PROVIDED ENTRIES:
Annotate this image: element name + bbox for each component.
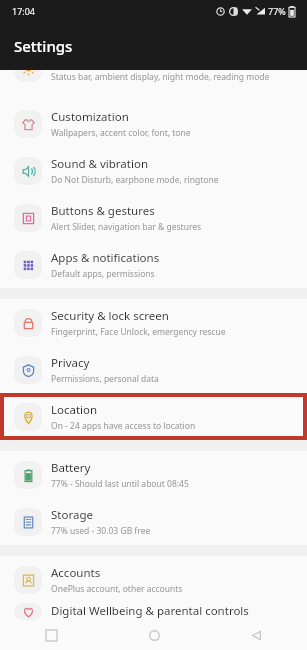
staticText: Sound & vibration [51, 156, 148, 172]
button[interactable]: Digital Wellbeing & parental controls [0, 603, 307, 620]
button[interactable]: Security & lock screen [0, 299, 307, 346]
button[interactable]: Customization [0, 100, 307, 147]
staticText: Accounts [51, 565, 101, 581]
staticText: Default apps, permissions [51, 268, 155, 280]
staticText: 17:04 [12, 5, 36, 17]
button[interactable]: Battery [0, 451, 307, 498]
button[interactable]: Sound & vibration [0, 147, 307, 194]
button[interactable]: Accounts [0, 556, 307, 603]
button[interactable]: Back [205, 620, 307, 650]
staticText: 77% [268, 5, 286, 17]
staticText: Wallpapers, accent color, font, tone [51, 127, 191, 139]
staticText: Security & lock screen [51, 308, 169, 324]
staticText: Settings [14, 36, 73, 56]
staticText: 77% used - 30.03 GB free [51, 525, 151, 537]
button[interactable]: Home [103, 620, 205, 650]
staticText: Customization [51, 109, 129, 125]
button[interactable]: Privacy [0, 346, 307, 393]
staticText: On - 24 apps have access to location [51, 420, 196, 432]
button[interactable]: Apps & notifications [0, 241, 307, 288]
staticText: Do Not Disturb, earphone mode, ringtone [51, 174, 219, 186]
staticText: Buttons & gestures [51, 203, 155, 219]
staticText: Location [51, 402, 98, 418]
staticText: Fingerprint, Face Unlock, emergency resc… [51, 326, 226, 338]
button[interactable]: Recent apps [0, 620, 103, 650]
staticText: 77% - Should last until about 08:45 [51, 478, 189, 490]
staticText: OnePlus account, other accounts [51, 583, 183, 595]
staticText: Permissions, personal data [51, 373, 159, 385]
button[interactable]: Buttons & gestures [0, 194, 307, 241]
staticText: Privacy [51, 355, 90, 371]
staticText: Digital Wellbeing & parental controls [51, 603, 249, 619]
staticText: Battery [51, 460, 91, 476]
button[interactable]: Display [0, 70, 307, 83]
staticText: Apps & notifications [51, 250, 160, 266]
button[interactable]: Location [0, 393, 307, 440]
button[interactable]: Storage [0, 498, 307, 545]
staticText: Alert Slider, navigation bar & gestures [51, 221, 202, 233]
staticText: Status bar, ambient display, night mode,… [51, 71, 270, 83]
staticText: Storage [51, 507, 93, 523]
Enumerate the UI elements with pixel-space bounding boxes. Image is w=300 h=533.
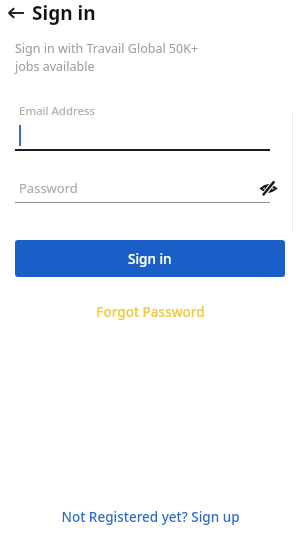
staticText: Sign in	[32, 0, 96, 26]
button[interactable]: Not Registered yet? Sign up	[0, 501, 300, 533]
button[interactable]: Show password	[254, 174, 282, 202]
staticText: Forgot Password	[96, 303, 205, 321]
staticText: Sign in with Travail Global 50K+ jobs av…	[15, 40, 199, 75]
button[interactable]: Sign in	[15, 240, 285, 277]
staticText: Email Address	[19, 103, 96, 119]
staticText: Not Registered yet? Sign up	[61, 508, 240, 526]
button[interactable]: Email Address	[15, 103, 270, 151]
button[interactable]: Forgot Password	[0, 300, 300, 324]
staticText: Password	[19, 179, 78, 197]
staticText: Sign in	[128, 250, 172, 268]
button[interactable]: Back	[0, 0, 32, 26]
button[interactable]: Password	[15, 176, 270, 203]
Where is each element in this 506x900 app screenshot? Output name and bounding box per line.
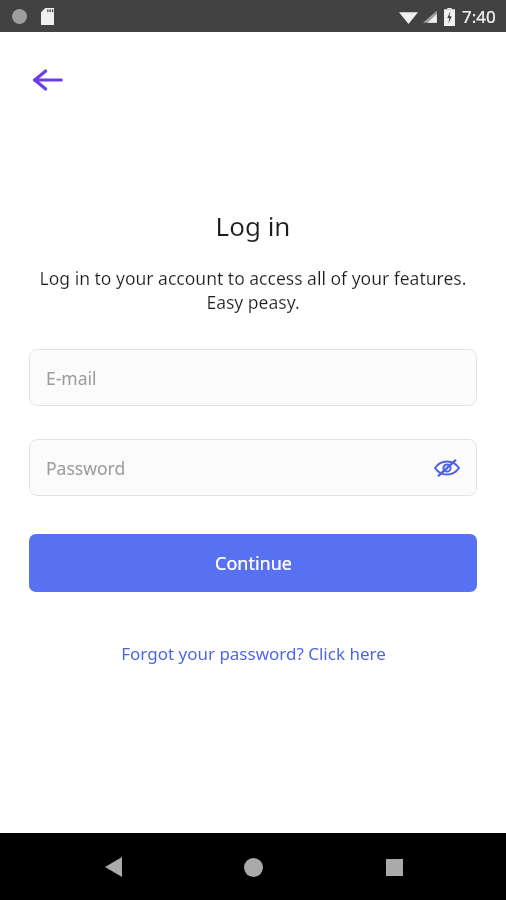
staticText: Continue <box>215 551 292 576</box>
button[interactable]: Show password <box>426 447 468 489</box>
staticText: E-mail <box>46 366 97 390</box>
button[interactable]: E-mail <box>29 349 477 406</box>
button[interactable]: Password <box>29 439 477 496</box>
button[interactable]: Home <box>225 839 281 895</box>
button[interactable]: Back <box>22 54 74 106</box>
staticText: 7:40 <box>462 5 496 28</box>
button[interactable]: Back <box>85 839 141 895</box>
staticText: Password <box>46 456 126 480</box>
staticText: Log in to your account to access all of … <box>34 266 472 314</box>
button[interactable]: Forgot your password? Click here <box>60 642 446 665</box>
staticText: Log in <box>0 208 506 243</box>
button[interactable]: Continue <box>29 534 477 592</box>
staticText: Forgot your password? Click here <box>121 642 386 665</box>
button[interactable]: Recent apps <box>366 839 422 895</box>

TASK GOAL: From the listing, please work out how many lines contain "Forgot". Give the number only.

YOUR SOLUTION: 4